Privacy is the biggest challenge we face today, and even more so in the future. It’s so difficult because the problem is not physically apparent. How can something be true that we don’t feel or see, nor does it require us to expend any effort or energy?
Other people or corporations owning any part of our digital identity leads to exploitation of our privacy and attention. We don’t own our virtual identities, other things or people do. We don’t profit from our personal data, privacy or attention, other things or people do. We are subjugated, exploited and put to work by Multi-Billion dollar enterprises who profit from our participation.
Attention economy conglomerates leverage this to enrich themselves while exploiting us. But we don’t feel it. It’s something we are intrinsically aware of, and increasingly so, but for convenience we agree to free products and services in return for being taken advantage of. We can’t see the value or tangibility of our participation so its value to us is impossible to judge.
Until we recognize the problem we can’t even begin to start changing it.
It should be considered a form of servitude, where our attention, data, and privacy is exploited to enrich others. We are indentured to these services. Sure we can leave, but almost universally our data remains. We have contributed so much to the platform it becomes impossible to tear ourselves away. The sunk cost fallacy keeps us hanging on. We see the stories of data leeks, we’ve experienced the rise in the value of these massive platforms, and what has our reward been? Loss of privacy on a scale hitherto unimaginable in human history.
Looking back 30 years from now Web 2.0 will not be recalled fondly. I expect our grandchildren will question us with contempt ‘you let companies own and control your personal data without any oversight of what it was used for or the implication of that?’. Precisely — and we did nothing about it.
Who owns you?
Physically you are free. Digitally you are not.
We need to own both our digital and physical selves. As the boundary between the two continues to blur the problems caused will become increasingly apparent. Those who don’t own both our physical and digital selves are slaves to the master who own their digital identities. The gatekeepers who put our digital selves to work and reap all the profit.
This is an incredibly precarious situation to find ourselves in. Our ability to control and influence proceedings is enabled by regulation that either helps or hinders. Do you want to be a digital slave? The answer is no if you recognize that you are but you have no feeling about it until you do.
There are few answers currently. The infrastructure to reclaim, own and control our digital identities does not currently exist.
This is the situation we find ourselves in, right now we are forced to choose free services and massive exploitation of who and what we are or not. The issue becomes when this will change. Without the rise of technology to turn the tables this is something that we will continue to experience as we contribute to and enrich a larger digital footprint every day.
The future is private, it’s just not very evenly distributed yet. There are challenges that must be overcome — how can we own and control out digital assets while maintained the existing services we have grown used to using and needing? How can we give them access while maintaining full transparency of what our attention and personal data are being used for?
The danger is that people simply become batteries that power the machine, where data attention and privacy are the power. They are already the currency that lines the pockets of other people but we have not yet reached a point where this is likely to be fatal. Or have we?

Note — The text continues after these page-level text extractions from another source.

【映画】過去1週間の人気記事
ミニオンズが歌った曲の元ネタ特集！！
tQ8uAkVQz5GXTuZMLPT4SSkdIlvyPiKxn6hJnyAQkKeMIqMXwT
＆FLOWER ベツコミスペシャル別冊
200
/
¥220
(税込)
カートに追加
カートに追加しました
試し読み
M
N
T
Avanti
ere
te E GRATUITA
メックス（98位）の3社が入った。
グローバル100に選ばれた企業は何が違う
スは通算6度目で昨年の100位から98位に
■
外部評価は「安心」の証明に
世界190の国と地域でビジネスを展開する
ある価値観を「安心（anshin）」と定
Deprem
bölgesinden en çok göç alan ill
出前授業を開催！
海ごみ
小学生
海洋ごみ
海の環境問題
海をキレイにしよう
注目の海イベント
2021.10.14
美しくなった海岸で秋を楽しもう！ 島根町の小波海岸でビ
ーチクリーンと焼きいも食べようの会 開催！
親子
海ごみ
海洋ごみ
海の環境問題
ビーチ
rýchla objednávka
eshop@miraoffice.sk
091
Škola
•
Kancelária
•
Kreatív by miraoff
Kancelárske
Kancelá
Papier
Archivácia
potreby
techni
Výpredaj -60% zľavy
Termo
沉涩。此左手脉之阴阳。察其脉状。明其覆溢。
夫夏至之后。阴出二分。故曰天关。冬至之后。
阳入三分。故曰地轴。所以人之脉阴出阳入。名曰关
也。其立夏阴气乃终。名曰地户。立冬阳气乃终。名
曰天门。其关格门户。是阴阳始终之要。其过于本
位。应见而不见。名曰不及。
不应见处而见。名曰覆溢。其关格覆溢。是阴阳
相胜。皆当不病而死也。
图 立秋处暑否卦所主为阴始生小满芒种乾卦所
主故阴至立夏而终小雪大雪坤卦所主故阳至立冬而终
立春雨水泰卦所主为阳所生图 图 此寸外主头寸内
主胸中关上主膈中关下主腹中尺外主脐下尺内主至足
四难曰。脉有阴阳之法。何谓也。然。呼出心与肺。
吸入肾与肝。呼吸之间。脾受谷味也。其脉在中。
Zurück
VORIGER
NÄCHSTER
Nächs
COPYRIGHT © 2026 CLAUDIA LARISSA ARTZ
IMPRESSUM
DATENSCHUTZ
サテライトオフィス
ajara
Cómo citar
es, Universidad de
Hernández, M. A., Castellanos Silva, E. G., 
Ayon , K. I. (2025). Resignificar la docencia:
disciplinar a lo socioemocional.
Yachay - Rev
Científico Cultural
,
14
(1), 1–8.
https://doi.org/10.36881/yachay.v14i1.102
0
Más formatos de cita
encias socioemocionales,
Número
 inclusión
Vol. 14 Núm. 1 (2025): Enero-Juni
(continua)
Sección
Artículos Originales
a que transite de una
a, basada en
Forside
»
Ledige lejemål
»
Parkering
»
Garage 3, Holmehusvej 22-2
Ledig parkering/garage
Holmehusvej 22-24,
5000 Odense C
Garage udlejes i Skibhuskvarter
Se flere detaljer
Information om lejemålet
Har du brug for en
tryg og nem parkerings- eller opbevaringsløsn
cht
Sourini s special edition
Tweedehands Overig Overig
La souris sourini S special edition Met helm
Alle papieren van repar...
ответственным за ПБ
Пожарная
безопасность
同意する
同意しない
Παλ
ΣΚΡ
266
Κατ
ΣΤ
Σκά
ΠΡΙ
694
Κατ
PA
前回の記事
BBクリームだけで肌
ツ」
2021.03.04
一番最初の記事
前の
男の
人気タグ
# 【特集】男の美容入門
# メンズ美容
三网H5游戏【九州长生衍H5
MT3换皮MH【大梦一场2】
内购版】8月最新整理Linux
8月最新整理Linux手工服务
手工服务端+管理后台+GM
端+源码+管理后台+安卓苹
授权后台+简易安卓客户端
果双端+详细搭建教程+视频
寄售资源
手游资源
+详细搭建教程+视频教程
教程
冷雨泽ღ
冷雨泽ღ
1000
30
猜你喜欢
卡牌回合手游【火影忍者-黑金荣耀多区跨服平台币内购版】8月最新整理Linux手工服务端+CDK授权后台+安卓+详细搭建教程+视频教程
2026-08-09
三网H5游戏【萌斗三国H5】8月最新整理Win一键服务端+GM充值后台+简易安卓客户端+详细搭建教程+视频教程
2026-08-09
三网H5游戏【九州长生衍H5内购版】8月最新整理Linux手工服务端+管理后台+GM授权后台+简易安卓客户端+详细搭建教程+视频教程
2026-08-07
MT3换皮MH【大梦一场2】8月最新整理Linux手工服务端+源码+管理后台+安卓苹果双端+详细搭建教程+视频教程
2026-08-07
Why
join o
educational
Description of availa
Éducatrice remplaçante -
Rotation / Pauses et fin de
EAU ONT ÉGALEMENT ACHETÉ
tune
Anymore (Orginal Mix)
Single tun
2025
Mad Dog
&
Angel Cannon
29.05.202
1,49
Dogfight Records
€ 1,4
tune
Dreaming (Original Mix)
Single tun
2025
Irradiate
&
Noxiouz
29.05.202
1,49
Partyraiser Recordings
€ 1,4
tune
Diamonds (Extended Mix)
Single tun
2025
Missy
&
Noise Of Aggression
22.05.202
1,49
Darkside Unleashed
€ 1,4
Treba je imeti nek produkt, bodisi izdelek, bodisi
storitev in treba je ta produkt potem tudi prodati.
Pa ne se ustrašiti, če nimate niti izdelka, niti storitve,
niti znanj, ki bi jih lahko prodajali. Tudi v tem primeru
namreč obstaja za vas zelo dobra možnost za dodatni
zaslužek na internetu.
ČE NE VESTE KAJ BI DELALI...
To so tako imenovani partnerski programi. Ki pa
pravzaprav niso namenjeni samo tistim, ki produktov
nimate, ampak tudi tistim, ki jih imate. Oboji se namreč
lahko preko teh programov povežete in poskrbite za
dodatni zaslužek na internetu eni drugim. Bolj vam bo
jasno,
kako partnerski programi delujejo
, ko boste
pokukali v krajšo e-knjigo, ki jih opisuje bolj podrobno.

Technology must emerge far more quickly. Right now we create such an abundance of daily information that it becomes harder and harder for us to reclaim the gargantuan volume of information that exists within innumerable silos across the internet. Our challenge is to acquire all these pieces of information as quickly as possible, delete them from the service providers then give them access while having the power to revoke this at any time.
So the challenge for people is to do something that has never been done before, and for us, the challenge is to take this back without making it onerous for people to do so. It needs to happen like magic in the background where those people sign up, connect their email, social media and bank accounts and the service just finds all the bills and service that they have.
That is how easy it needs to be. We need to let people reclaim this information with the click of 3 buttons. Their sharing of credentials it the only way to do this. It remains to be seen whether this will ever be done, but AI and ML are almost at a place that this could work. We want to do this as quickly as possible before the attention economy conglomerates mentions previously have more information about us that we can’t catch up with them.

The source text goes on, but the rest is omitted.